Mammoths and horses coped much worse with the changed conditions in the Holocene than bison, elk or even moose

(Dale Guthrie) In his opinion, however, the wild horses had to contend with the enormous changes in their living conditions long before the first people migrated across the Bering Strait. The wide steppes where the herbivores originally found their food grew more and more bushy, and with the warmer climate extensive forests developed. Wild horses, like mammoths, are better feeders than bison or elk, but they specialize in grasses. In the late Pleistocene, horses and mammoths were still able to survive, but the Holocene forage plants were unfavorable or - like the birch - even poisonous for them. The horses therefore became smaller from generation to generation and, according to Guthrie, were long past their prime and doomed to extinction when man arrived. Just like the mammoth, which was also unable to defy ecological change in the long term.

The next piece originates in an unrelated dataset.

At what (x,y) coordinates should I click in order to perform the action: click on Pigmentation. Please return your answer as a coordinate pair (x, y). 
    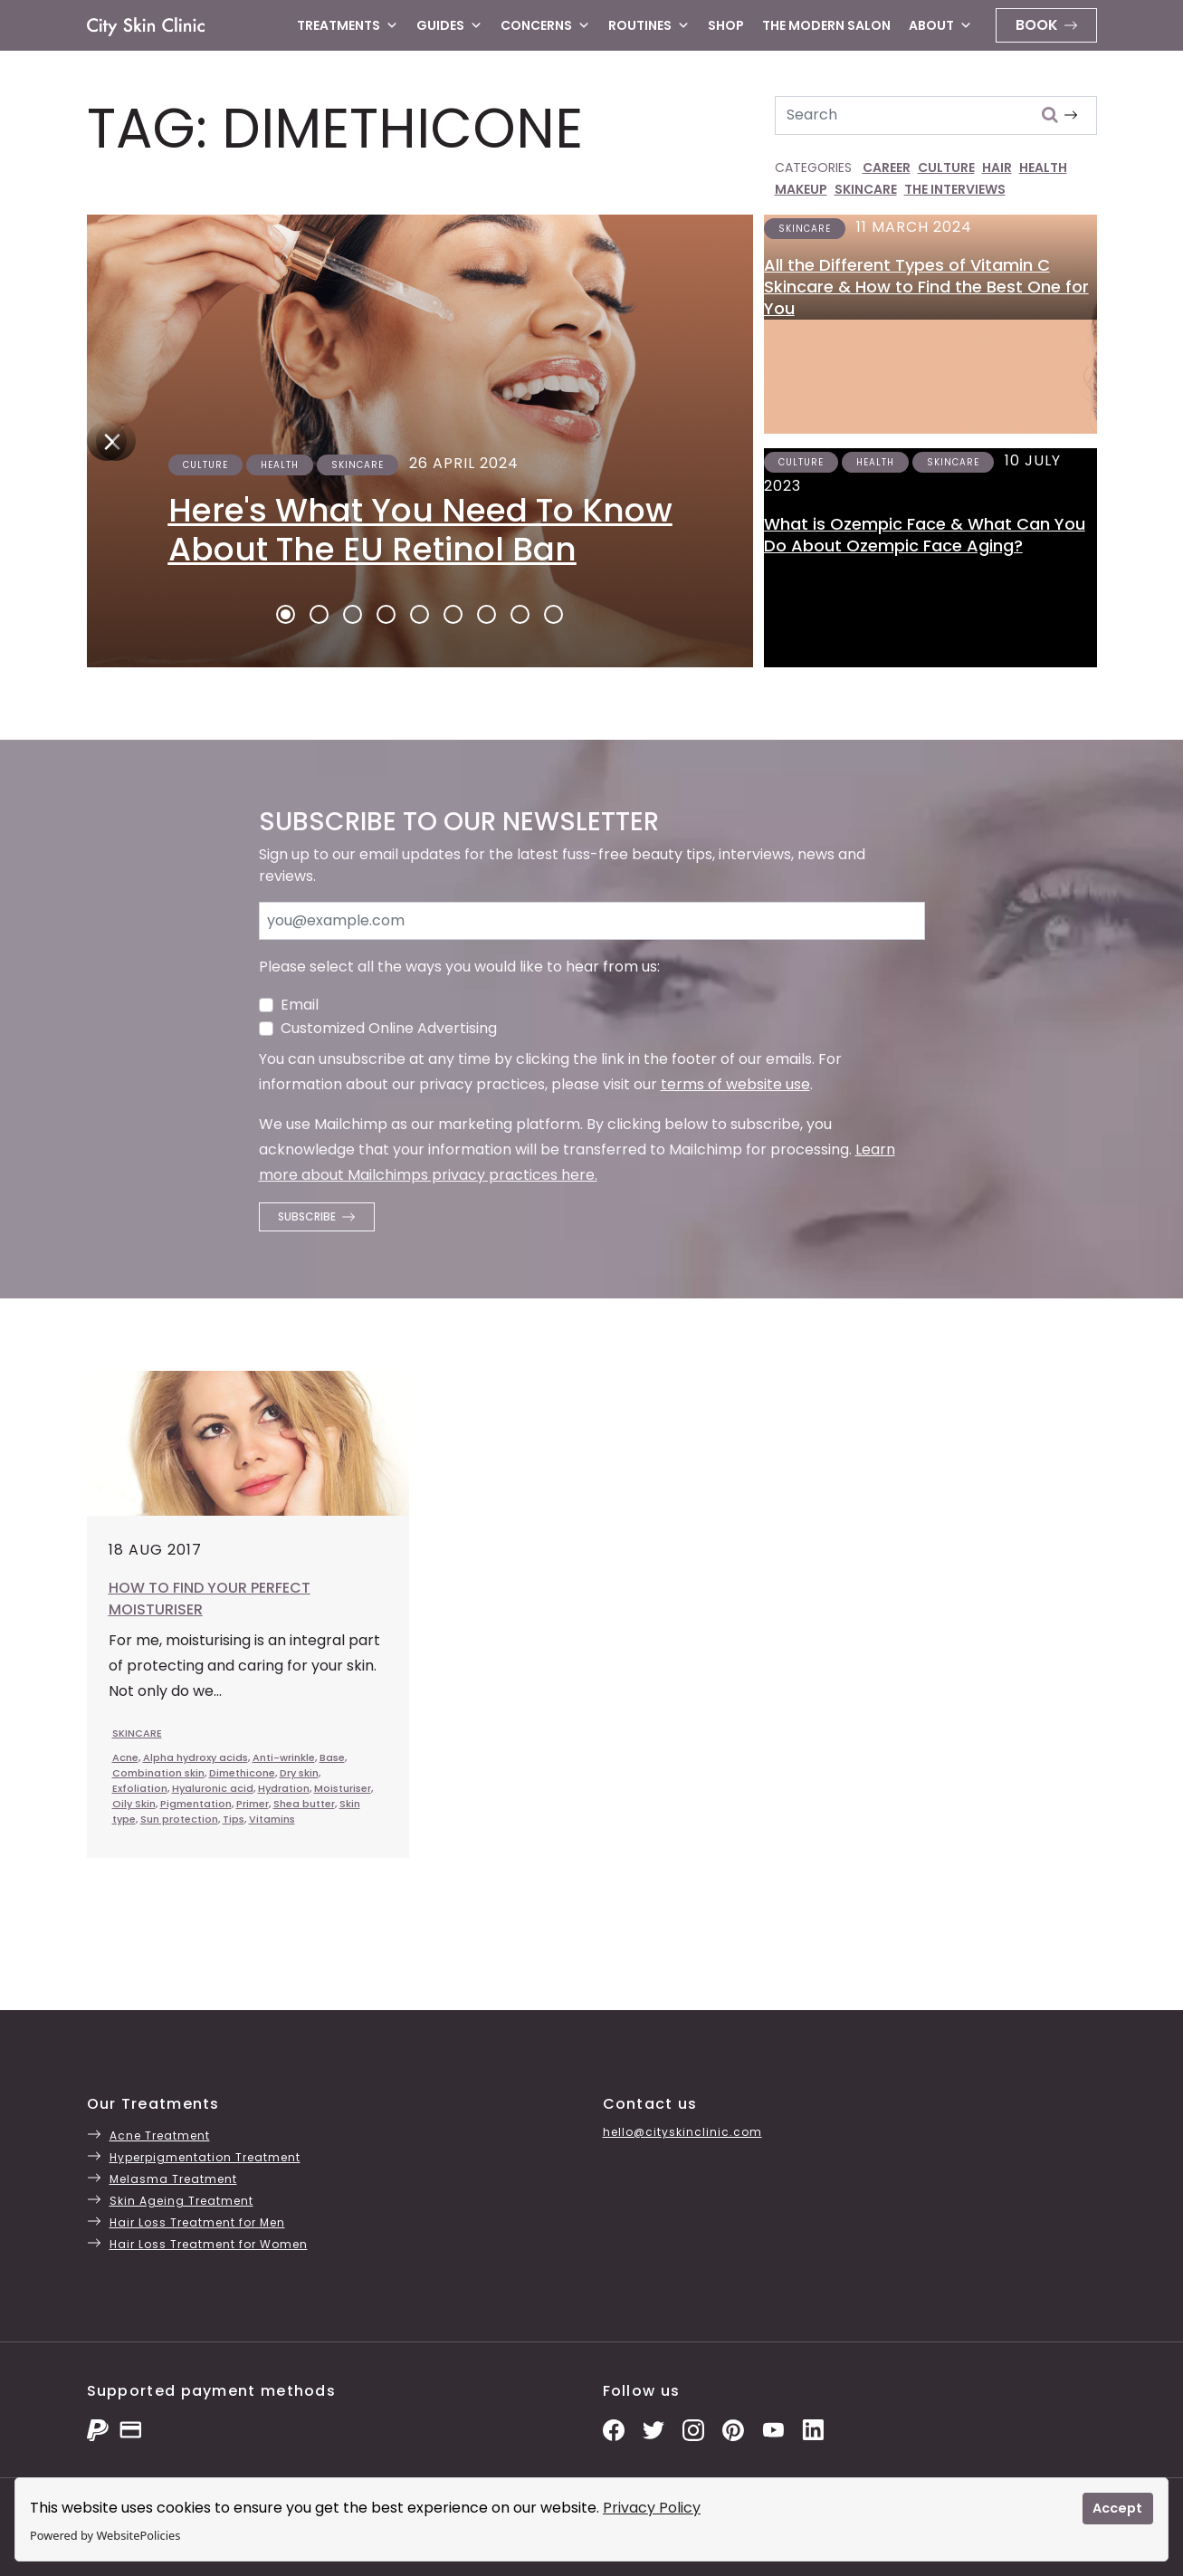     Looking at the image, I should click on (196, 1803).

"Even if humans might have contributed to the extinction of the mammoth and horse: Both coped with the changed conditions in the Holocene much worse than bison, elk or even the elk", Guthrie concludes from his findings.

The brief transition from the Pleistocene to the Holocene produced vegetation that was lush grazing ground for all large mammals

(Dale Guthrie) However, the pollen analyzes contained a small surprise: "The brief transitional phase from the Pleistocene to the Holocene produced vegetation that was initially lush grazing ground for all large mammals," says Guthrie. In this 1000-year-old land of milk and honey there was enough for everyone - including the original inhabitants of Canada. This abundance may even have sparked the first heyday of their culture.